Building on her previous book, Squeezed: Why Our Families Can’t Afford America, journalist Quart, head of a nonprofit called the Economic Hardship Reporting Project, dissects the notion of bootstrapping, “a shorthand term I am using to describe…every-man-for-themselves individualism.” As the author amply demonstrates, that doctrine of individualism has been a long-standing, deeply ingrained trope in American life. To demonstrate that fact, Quart examines aspirational literary works by writers such as Horatio Alger and Laura Ingalls Wilder, the latter of whom, writes Quart, painted a portrait in her Little House series of rugged self-reliance even as her father “was not such a great farmer and thus leaned on his neighbors for help far more than Wilder tended to admit in her books.” Emerson and even Thoreau are called on the carpet and found wanting, too, before Quart moves on to modern rallying cries such as the mindfulness movement, carefully instilled in corporate culture not to produce generations of Buddhist saints but instead to urge people to become more productive.
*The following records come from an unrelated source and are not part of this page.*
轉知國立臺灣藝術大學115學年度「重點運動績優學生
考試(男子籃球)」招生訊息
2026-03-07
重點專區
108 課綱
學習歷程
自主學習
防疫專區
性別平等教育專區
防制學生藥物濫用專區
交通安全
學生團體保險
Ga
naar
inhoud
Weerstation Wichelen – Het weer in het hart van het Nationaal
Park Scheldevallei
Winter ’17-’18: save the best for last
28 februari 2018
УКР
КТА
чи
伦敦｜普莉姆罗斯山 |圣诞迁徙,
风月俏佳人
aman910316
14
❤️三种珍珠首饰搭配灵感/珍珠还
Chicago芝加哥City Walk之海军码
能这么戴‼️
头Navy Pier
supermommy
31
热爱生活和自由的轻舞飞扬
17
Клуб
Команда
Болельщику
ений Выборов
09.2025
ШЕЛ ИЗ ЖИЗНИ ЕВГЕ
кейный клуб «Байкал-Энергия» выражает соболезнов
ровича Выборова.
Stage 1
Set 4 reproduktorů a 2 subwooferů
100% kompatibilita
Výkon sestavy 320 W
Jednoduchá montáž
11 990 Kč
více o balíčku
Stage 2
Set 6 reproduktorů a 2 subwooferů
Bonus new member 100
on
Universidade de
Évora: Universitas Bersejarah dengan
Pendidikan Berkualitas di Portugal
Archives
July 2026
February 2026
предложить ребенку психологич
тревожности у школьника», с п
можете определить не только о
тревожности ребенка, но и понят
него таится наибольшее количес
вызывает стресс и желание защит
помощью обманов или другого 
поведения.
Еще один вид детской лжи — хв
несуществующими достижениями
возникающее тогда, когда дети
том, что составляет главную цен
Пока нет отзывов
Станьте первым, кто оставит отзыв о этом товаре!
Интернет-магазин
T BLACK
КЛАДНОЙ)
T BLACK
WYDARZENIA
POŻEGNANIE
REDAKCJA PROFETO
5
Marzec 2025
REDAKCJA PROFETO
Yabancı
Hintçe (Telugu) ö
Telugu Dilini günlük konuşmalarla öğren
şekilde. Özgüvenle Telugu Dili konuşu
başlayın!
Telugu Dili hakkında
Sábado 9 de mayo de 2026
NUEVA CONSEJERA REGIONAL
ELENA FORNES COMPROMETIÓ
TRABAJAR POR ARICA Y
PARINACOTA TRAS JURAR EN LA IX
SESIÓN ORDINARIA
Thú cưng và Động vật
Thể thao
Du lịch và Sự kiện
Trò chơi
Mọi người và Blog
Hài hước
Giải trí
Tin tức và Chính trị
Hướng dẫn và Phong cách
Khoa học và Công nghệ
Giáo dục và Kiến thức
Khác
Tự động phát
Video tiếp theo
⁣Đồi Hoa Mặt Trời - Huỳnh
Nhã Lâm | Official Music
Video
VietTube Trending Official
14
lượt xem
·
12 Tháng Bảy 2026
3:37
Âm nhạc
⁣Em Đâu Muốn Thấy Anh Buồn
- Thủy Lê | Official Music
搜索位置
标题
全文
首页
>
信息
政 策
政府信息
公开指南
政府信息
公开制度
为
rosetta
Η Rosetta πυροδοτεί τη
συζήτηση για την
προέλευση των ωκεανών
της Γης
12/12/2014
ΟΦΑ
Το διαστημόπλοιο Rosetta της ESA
Within this system, far too many people rely on a “dystopian social safety net” in order to make it from paycheck to paycheck or even to stay alive, whether visiting warming stations to keep from freezing to death in winter or free dental clinics to offset the fact that “fewer than half of American dentists accept Medicaid.” Against these harsh realities, which she reports on cogently and without rancor, Quart proposes a more meaningful safety net of cooperative work and mutual aid, whereby workers pool their capabilities and time to produce needed and sustainable things while being their own bosses—a situation that, she notes, reflects dependence, independence, and interdependence all at once.

A provocative, important repudiation of gig-economy capitalism that proposes utopian rather than dystopian solutions.